WORK TO BE COMPLETED.
The data is to be retyped in full, exactly.

DATA.
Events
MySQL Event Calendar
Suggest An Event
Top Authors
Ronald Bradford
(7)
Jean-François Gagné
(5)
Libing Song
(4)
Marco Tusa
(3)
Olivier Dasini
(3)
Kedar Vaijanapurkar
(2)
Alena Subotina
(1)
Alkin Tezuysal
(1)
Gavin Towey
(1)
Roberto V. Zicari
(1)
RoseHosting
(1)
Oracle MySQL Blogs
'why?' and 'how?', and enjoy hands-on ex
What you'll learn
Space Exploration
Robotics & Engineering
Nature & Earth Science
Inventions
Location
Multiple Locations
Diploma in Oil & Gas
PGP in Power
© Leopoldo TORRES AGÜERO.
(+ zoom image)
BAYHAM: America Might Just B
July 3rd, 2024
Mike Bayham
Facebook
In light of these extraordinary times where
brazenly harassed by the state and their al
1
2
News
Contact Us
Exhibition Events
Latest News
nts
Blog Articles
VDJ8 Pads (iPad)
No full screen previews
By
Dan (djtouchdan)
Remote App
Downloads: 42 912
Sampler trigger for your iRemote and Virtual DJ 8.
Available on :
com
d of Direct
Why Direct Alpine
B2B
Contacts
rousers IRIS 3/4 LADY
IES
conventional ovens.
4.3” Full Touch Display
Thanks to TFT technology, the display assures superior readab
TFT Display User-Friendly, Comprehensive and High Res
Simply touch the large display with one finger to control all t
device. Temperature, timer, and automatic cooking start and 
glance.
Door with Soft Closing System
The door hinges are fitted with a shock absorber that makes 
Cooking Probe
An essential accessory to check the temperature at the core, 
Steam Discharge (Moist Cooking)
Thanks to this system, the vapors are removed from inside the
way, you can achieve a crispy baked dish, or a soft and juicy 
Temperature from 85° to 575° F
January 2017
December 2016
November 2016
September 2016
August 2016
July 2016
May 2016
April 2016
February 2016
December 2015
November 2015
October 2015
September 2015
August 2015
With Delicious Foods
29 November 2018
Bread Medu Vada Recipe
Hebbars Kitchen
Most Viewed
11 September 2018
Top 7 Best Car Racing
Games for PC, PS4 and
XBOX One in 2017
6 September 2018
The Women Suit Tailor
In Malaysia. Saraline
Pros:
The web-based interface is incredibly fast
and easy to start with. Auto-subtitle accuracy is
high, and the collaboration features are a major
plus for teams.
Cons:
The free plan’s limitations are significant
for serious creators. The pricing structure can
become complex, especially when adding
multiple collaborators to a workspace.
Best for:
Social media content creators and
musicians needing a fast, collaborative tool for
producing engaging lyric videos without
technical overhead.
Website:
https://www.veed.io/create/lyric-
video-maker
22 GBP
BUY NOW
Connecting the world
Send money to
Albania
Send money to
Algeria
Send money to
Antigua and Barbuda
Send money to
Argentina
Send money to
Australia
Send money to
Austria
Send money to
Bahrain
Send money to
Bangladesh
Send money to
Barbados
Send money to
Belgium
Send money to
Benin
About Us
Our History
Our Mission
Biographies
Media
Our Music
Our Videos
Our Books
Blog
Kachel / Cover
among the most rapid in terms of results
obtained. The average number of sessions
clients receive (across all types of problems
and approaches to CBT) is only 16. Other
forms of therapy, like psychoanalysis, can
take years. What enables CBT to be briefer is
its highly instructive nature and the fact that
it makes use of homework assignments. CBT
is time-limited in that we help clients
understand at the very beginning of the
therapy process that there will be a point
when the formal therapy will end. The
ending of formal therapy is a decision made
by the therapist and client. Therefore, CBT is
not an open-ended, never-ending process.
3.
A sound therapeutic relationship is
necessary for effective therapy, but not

PROBLEM SOLUTION.
Events
MySQL Event Calendar
Suggest An Event
Top Authors
Ronald Bradford
(7)
Jean-François Gagné
(5)
Libing Song
(4)
Marco Tusa
(3)
Olivier Dasini
(3)
Kedar Vaijanapurkar
(2)
Alena Subotina
(1)
Alkin Tezuysal
(1)
Gavin Towey
(1)
Roberto V. Zicari
(1)
RoseHosting
(1)
Oracle MySQL Blogs
'why?' and 'how?', and enjoy hands-on ex
What you'll learn
Space Exploration
Robotics & Engineering
Nature & Earth Science
Inventions
Location
Multiple Locations
Diploma in Oil & Gas
PGP in Power
© Leopoldo TORRES AGÜERO.
(+ zoom image)
BAYHAM: America Might Just B
July 3rd, 2024
Mike Bayham
Facebook
In light of these extraordinary times where
brazenly harassed by the state and their al
1
2
News
Contact Us
Exhibition Events
Latest News
nts
Blog Articles
VDJ8 Pads (iPad)
No full screen previews
By
Dan (djtouchdan)
Remote App
Downloads: 42 912
Sampler trigger for your iRemote and Virtual DJ 8.
Available on :
com
d of Direct
Why Direct Alpine
B2B
Contacts
rousers IRIS 3/4 LADY
IES
conventional ovens.
4.3” Full Touch Display
Thanks to TFT technology, the display assures superior readab
TFT Display User-Friendly, Comprehensive and High Res
Simply touch the large display with one finger to control all t
device. Temperature, timer, and automatic cooking start and 
glance.
Door with Soft Closing System
The door hinges are fitted with a shock absorber that makes 
Cooking Probe
An essential accessory to check the temperature at the core, 
Steam Discharge (Moist Cooking)
Thanks to this system, the vapors are removed from inside the
way, you can achieve a crispy baked dish, or a soft and juicy 
Temperature from 85° to 575° F
January 2017
December 2016
November 2016
September 2016
August 2016
July 2016
May 2016
April 2016
February 2016
December 2015
November 2015
October 2015
September 2015
August 2015
With Delicious Foods
29 November 2018
Bread Medu Vada Recipe
Hebbars Kitchen
Most Viewed
11 September 2018
Top 7 Best Car Racing
Games for PC, PS4 and
XBOX One in 2017
6 September 2018
The Women Suit Tailor
In Malaysia. Saraline
Pros:
The web-based interface is incredibly fast
and easy to start with. Auto-subtitle accuracy is
high, and the collaboration features are a major
plus for teams.
Cons:
The free plan’s limitations are significant
for serious creators. The pricing structure can
become complex, especially when adding
multiple collaborators to a workspace.
Best for:
Social media content creators and
musicians needing a fast, collaborative tool for
producing engaging lyric videos without
technical overhead.
Website:
https://www.veed.io/create/lyric-
video-maker
22 GBP
BUY NOW
Connecting the world
Send money to
Albania
Send money to
Algeria
Send money to
Antigua and Barbuda
Send money to
Argentina
Send money to
Australia
Send money to
Austria
Send money to
Bahrain
Send money to
Bangladesh
Send money to
Barbados
Send money to
Belgium
Send money to
Benin
About Us
Our History
Our Mission
Biographies
Media
Our Music
Our Videos
Our Books
Blog
Kachel / Cover
among the most rapid in terms of results
obtained. The average number of sessions
clients receive (across all types of problems
and approaches to CBT) is only 16. Other
forms of therapy, like psychoanalysis, can
take years. What enables CBT to be briefer is
its highly instructive nature and the fact that
it makes use of homework assignments. CBT
is time-limited in that we help clients
understand at the very beginning of the
therapy process that there will be a point
when the formal therapy will end. The
ending of formal therapy is a decision made
by the therapist and client. Therefore, CBT is
not an open-ended, never-ending process.
3.
A sound therapeutic relationship is
necessary for effective therapy, but not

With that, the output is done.